Dienstag, 20. September 2011

Menschen im Bus



Dieser Bus fährt jeden Tag, jede Woche, jedes Jahr

Seit ich kein Semesterticket mehr habe, fahr ich ja kaum noch Bus. Vielleicht noch 3 oder 4 Mal im Monat. Im Sommer in Tübingen kein Thema: Wenn man sich problemlos mal 30-40 Minuten mehr Zeit nehmen kann, kommt man schon auch überall hin.
Allerdings trifft man dann die anderen Busfahrer-Nachbarn auch kaum noch.

Du sitzt wie jeden Tag im Bus der Linie 3
und alle Leute tun hier so, als wären sie allein


Und da war ja dann noch der Vorsatz: Sprich mit den Nachbarn! Also mehr als nur *lächeln* und "Hallo!" Etwas Smalltalk mit denen, die sich drauf einlassen - warum denn nicht?
Aber: Das lohnt sich doch gar nicht. Vielleicht / Hoffentlich wohn ich ja bald schon gar nicht mehr hier. Was soll ich da denn jetzt noch neue Leute kennen lernen. ... ... ...

Es regnet immer da wo es schon nass ist
und es ist überall besser als hier


Und dann gestern im Hallenbad in einem ganz anderen Stadtteil: Ein Nachbar, der mir einst auch schon mal die Bustür aufgehalten hat, während ich die letzten Meter zur Haltestelle gerannt bin. Man sieht sich von Weitem: *lächeln* "Hallo!"
Ich schwimme meine Bahnen und denke: Ohje. Und dann denke ich nur noch an die nächsten Atemzüge, den Kopf schön unter Wasser. Und was machen eigentlich diese Fußspuren in 3 Metern Tiefe auf dem Beckenboden? Wasser in der Nase, im Ohr, Husten, Schwimmen, Kraulen Brust, Pause in 4 Bahnen und dann nochmal 20.

Doch wir werden immer Bus fahren, das weißt du, das wissen wir

Und irgendwann bin ich fertig und unter der Dusche und in der Umkleide und auf dem Weg zum Ausgang.

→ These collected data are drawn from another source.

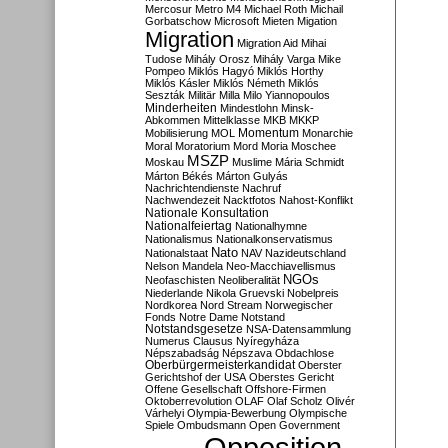
Mercosur
Metro M4
Michael Roth
Michail
Gorbatschow
Microsoft
Mieten
Migation
Migration
Migration Aid
Mihai
Tudose
Mihály Orosz
Mihály Varga
Mike
Pompeo
Miklós Hagyó
Miklós Horthy
Miklós Kásler
Miklós Németh
Miklós
Seszták
Militär
Milla
Milo Yiannopoulos
Minderheiten
Mindestlohn
Minsk-
Abkommen
Mittelklasse
MKB
MKKP
Momentum
Mobilisierung
MOL
Monarchie
Moral
Moratorium
Mord
Moria
Moschee
MSZP
Moskau
Muslime
Mária Schmidt
Márton Békés
Márton Gulyás
Nachrichtendienste
Nachruf
Nachwendezeit
Nacktfotos
Nahost-Konflikt
Nationale Konsultation
Nationalfeiertag
Nationalhymne
Nationalismus
Nationalkonservatismus
Nato
Nationalstaat
NAV
Nazideutschland
Nelson Mandela
Neo-Macchiavellismus
NGOs
Neofaschisten
Neoliberalität
Niederlande
Nikola Gruevski
Nobelpreis
Nordkorea
Nord Stream
Norwegischer
Fonds
Notre Dame
Notstand
Notstandsgesetze
NSA-Datensammlung
Numerus Clausus
Nyíregyháza
Népszabadság
Népszava
Obdachlose
Oberbürgermeisterkandidat
Oberster
Gerichtshof der USA
Oberstes Gericht
Offene Gesellschaft
Offshore-Firmen
Oktoberrevolution
OLAF
Olaf Scholz
Olivér
Várhelyi
Olympia-Bewerbung
Olympische
Spiele
Ombudsmann
Open Government
Opposition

Gleichzeitig an der Glastür dann wieder der busfahrende Nachbar.
Diesmal aber: *lächeln* "Wir sind schon lang nicht mehr im gleichen Bus gesessen!"
Und plötzlich redet man. Auf dem Weg zur Haltestelle, in Bus und dann auf der Straße auch eben mal noch ne 1/2 Stunde. Über abgeschlossene und abgebrochene Studiengänge, über Arbeitslosigkeit, über den Wahnsinn der Moderne, über Kafka, Uwe Johnson und David Foster Wallace, über gescheiterte Existenzen die in den Unibibliotheken abhängen, über schwerhörige Nachbarn und ihre Fernsehgewohnheiten, über leerstehende Gebäude in der Nachbarschaft und über Smartphones. Und man verabschiedet sich, tauscht Email-Adressen und will sich eventuell auch mal zum Essen treffen.
Und es hat sich gelohnt.

Und da sogar Thees Uhlmann über eine ähnliche Situation singt, muss es doch noch mehr Leute geben, die einfach mal miteinander quatschen sollten.